La medianoche del 5 de mayo de 1976, Haroldo y Marta regresaban del cine hacia su casa en la calle Fitz Roy al 1205. Una patota de la dictadura militar los estaba esperando. Varias personas armadas hasta los dientes y entrenadas fueron necesarias para combatir la voz de Conti. Miles de libros repletos de palabras ardiendo en el fuego con la fantasía estúpida de hacerlo desaparecer y que nadie, nunca más, lo volviera a leer. Sueños y delirios de poder e impunidad. Horas después, para cuando el sol empezaba a nacer en la ciudad, Marta ya se encontraba sola. La rodeaba una casa destruida y, sobre el escritorio de Haroldo, su cartel en latín que decía: «Este es mi lugar de combate, y de aquí no me voy».

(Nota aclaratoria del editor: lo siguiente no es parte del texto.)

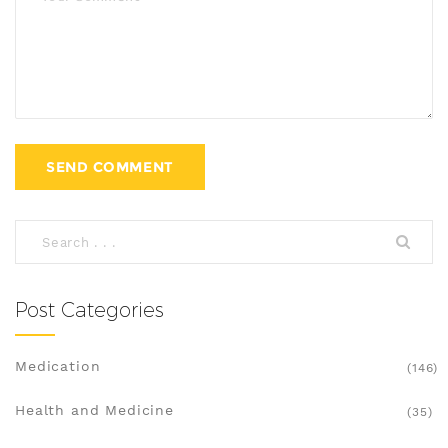
Post Categories
Medication
(146)
Health and Medicine
(35)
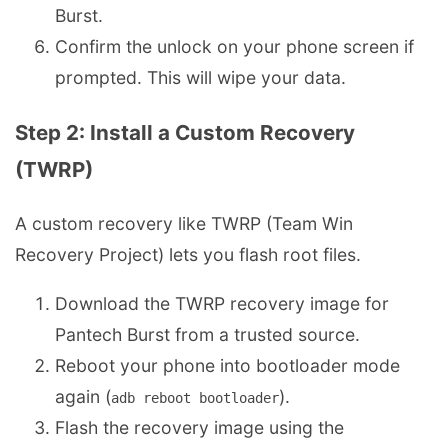
Burst.
Confirm the unlock on your phone screen if
prompted. This will wipe your data.
Step 2: Install a Custom Recovery
(TWRP)
A custom recovery like TWRP (Team Win
Recovery Project) lets you flash root files.
Download the TWRP recovery image for
Pantech Burst from a trusted source.
Reboot your phone into bootloader mode
again (
).
adb reboot bootloader
Flash the recovery image using the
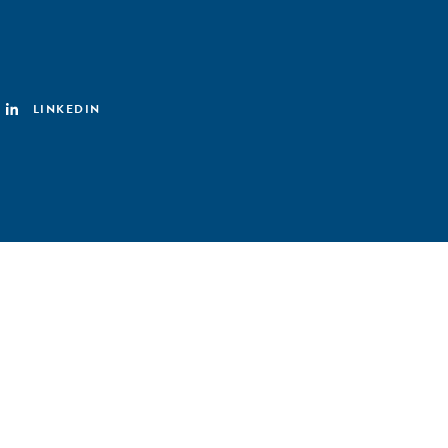
LINKEDIN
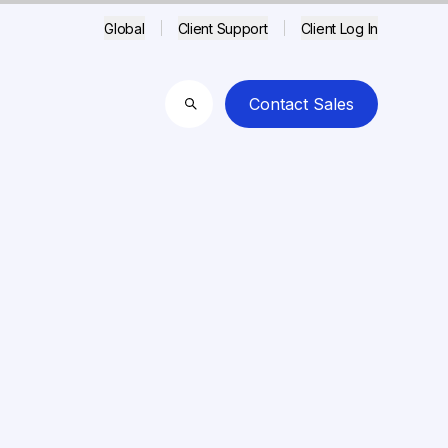
Global
Client Support
Client Log In
Contact Sales
Search
3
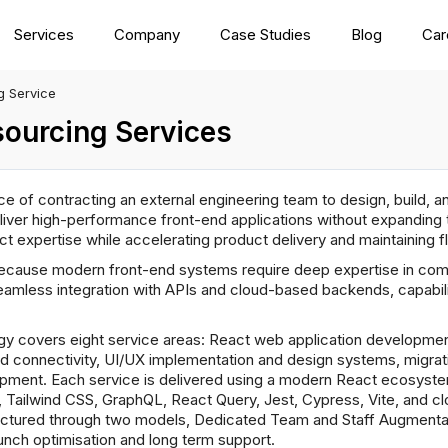
Services
Company
Case Studies
Blog
Car
g Service
ourcing Services
e of contracting an external engineering team to design, build, 
ver high-performance front-end applications without expanding t
t expertise while accelerating product delivery and maintaining 
ause modern front-end systems require deep expertise in comp
amless integration with APIs and cloud-based backends, capabil
y covers eight service areas: React web application developme
nd connectivity, UI/UX implementation and design systems, migrat
ment. Each service is delivered using a modern React ecosystem 
I, Tailwind CSS, GraphQL, React Query, Jest, Cypress, Vite, and 
uctured through two models, Dedicated Team and Staff Augmentat
unch optimisation and long term support.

Cuando logró desatarse, buscó a su hija y a su hijo que aún se encontraban adormecidos por el cloroformo que les habían puesto los militares. Por cosas del destino, se habían olvidado de llevarse al bebé cuando dieron con un televisor para robar. Tras escapar por la ventana, Marta tomó un taxi y, ese mismo día, fue a los medios a denunciar. Ninguno publicaría nada sobre el tema. Quince días después, los escritores Jorge Luis Borges y Ernesto Sabato aceptaban una invitación de Videla para cenar en la casa presidencial. Entre los presentes, solamente el cura Castellani se atrevería a preguntar por Conti. Sabato, elegido como presidente de la CONADEP años después, se limitaría a hacer énfasis en el altísimo grado de comprensión y respeto que hubo con Videla ante los periodistas que lo aguardaban a la salida.